“Don’t tell me!” she said stoutly. “Ye haven’t seen her. I have. I’ve seen the switch o’ the Python’s tail, an’ heard her teeth grind, the while she dies. An’ when she is dead, don’t they perform all the purifications just as when old mistress died in the house? She’s real, I tell ye!”
Theria was more than half convinced.
Yet even the Python and the boy-eating Lamia did not so strike terror to the childish Theria as did the strange rites which through winter months occupied the Delphians. These were no tales of the past but rites of Dionysos which Theria herself could see.
In the winter came Dionysos, a powerful god, to take possession of the Precinct while Apollo should be away in the north. Then Theban women—a large company—arrived in Delphi to greet him. Theria saw them pass and knew that a like company from Athens was arriving at the other end of the village.
A society of Delphian ladies never else seen publicly came crowding out of their houses into the highway. From her favoured window Theria saw these also, her own kinswomen whom she knew well, no longer sedate and kind and neat, but with hair disordered, clad in strange spotted fawn skins over their chitons. They came leaping, shouting, whirling around in a sort of frenzy as though unable to wait for the rites which they were about to perform. They were no longer themselves, they were possessed by the strange god Dionysos. They were no longer called women, but Bacchantes. They were being swept along by a terrible joy from which the child shrank in shame though she could not understand.
On one such evening Theria watched them, saw the chill, dusky street aflare with their torches, saw how the eyes of the Bacchantes caught the light, staring like the eyes of panthers. Then in a frenzied, noisy rout they rushed away.

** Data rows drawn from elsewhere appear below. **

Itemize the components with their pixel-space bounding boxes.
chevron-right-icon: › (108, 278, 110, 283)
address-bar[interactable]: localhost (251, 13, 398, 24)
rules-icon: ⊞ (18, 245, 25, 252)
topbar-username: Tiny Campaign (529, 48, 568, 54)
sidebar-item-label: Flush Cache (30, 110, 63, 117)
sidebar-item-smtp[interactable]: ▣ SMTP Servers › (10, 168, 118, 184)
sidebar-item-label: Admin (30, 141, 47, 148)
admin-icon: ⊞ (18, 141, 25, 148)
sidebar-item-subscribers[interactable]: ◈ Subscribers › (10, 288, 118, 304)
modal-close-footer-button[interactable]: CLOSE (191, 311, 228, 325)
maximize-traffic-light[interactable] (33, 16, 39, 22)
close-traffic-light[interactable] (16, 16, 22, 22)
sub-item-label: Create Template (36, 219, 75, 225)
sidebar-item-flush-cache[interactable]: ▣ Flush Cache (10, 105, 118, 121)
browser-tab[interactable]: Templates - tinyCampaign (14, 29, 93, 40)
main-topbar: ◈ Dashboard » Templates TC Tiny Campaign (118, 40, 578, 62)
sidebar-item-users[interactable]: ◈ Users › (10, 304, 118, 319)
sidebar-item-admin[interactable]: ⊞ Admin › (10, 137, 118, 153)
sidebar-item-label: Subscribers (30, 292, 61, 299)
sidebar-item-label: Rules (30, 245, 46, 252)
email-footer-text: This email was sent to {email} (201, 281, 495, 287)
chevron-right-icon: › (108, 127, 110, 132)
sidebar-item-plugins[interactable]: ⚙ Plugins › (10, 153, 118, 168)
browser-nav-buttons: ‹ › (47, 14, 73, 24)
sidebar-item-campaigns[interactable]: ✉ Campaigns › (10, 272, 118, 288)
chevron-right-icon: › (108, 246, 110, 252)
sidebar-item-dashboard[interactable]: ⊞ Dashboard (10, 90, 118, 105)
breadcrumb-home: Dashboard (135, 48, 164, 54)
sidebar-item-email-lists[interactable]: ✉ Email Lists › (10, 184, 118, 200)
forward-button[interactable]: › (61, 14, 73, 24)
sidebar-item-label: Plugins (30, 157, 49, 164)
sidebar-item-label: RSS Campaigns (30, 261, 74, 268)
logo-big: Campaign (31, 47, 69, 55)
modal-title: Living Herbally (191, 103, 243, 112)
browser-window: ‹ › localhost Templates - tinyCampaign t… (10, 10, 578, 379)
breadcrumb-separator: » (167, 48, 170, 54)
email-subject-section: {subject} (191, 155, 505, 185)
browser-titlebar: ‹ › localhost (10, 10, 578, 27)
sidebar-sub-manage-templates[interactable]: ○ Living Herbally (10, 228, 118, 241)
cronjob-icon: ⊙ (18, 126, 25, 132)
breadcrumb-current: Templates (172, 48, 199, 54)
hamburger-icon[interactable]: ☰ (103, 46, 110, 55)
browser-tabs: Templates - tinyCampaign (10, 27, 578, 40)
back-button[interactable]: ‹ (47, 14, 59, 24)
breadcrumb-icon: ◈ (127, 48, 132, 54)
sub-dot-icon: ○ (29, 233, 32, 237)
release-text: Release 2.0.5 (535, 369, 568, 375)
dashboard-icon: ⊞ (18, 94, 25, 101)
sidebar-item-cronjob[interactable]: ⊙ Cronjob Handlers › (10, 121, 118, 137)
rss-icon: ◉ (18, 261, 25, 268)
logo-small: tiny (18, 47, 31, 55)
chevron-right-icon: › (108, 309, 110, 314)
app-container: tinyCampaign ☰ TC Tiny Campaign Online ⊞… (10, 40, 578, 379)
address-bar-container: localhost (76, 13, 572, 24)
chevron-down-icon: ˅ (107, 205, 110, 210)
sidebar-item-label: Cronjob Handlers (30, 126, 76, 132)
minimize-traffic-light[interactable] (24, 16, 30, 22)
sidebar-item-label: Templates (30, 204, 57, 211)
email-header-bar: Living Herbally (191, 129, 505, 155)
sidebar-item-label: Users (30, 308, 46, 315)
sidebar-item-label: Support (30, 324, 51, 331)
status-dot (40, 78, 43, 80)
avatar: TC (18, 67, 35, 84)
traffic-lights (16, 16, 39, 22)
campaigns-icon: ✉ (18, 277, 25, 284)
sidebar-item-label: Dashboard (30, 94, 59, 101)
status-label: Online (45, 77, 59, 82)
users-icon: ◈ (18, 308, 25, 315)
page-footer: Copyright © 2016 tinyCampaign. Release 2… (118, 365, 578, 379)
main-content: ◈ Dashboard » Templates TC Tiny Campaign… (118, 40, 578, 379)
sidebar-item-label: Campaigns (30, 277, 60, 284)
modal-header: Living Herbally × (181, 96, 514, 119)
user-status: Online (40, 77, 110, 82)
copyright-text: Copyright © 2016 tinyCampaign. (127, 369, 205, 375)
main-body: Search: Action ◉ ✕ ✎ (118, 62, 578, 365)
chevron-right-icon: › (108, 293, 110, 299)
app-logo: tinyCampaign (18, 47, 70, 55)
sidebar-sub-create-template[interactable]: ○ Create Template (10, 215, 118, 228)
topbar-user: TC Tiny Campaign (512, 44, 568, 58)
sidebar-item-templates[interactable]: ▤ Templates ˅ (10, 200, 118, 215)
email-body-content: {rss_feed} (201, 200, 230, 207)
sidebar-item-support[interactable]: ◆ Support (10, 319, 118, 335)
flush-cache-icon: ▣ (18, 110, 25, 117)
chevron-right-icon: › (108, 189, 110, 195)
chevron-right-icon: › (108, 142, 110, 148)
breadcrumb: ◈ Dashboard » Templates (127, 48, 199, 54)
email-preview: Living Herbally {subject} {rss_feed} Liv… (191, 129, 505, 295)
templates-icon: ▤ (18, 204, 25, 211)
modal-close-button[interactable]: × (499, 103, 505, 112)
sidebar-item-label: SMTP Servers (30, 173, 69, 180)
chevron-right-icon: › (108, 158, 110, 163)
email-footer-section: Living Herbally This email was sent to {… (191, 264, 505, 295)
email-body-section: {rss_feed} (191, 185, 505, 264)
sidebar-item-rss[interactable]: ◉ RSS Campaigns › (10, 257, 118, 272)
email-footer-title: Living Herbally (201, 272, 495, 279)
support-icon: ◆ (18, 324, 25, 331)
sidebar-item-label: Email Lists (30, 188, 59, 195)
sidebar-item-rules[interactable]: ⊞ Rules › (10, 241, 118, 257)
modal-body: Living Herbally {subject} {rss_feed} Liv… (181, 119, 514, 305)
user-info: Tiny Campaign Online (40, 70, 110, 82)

Theria sat by her window quivering while the cold yellow light died out on glen and mountain. Then quickly she left the window and stole down to the aula where she sat close to the Hestia fire. One of those first evenings of frost it was when instinctively men draw near to their hearth and wish to have about them the home faces and the comfortable voices of home. Yet the little girl knew that her Aunt Eunomia, her pretty cousin Clodora, and the rest, were speeding half-naked up Parnassos, there in the bitter uplands and the wild to rage madly to and fro at the will of the god.
Lycophron burst into the room, rosy with the cold, rude as fourteen years could make him.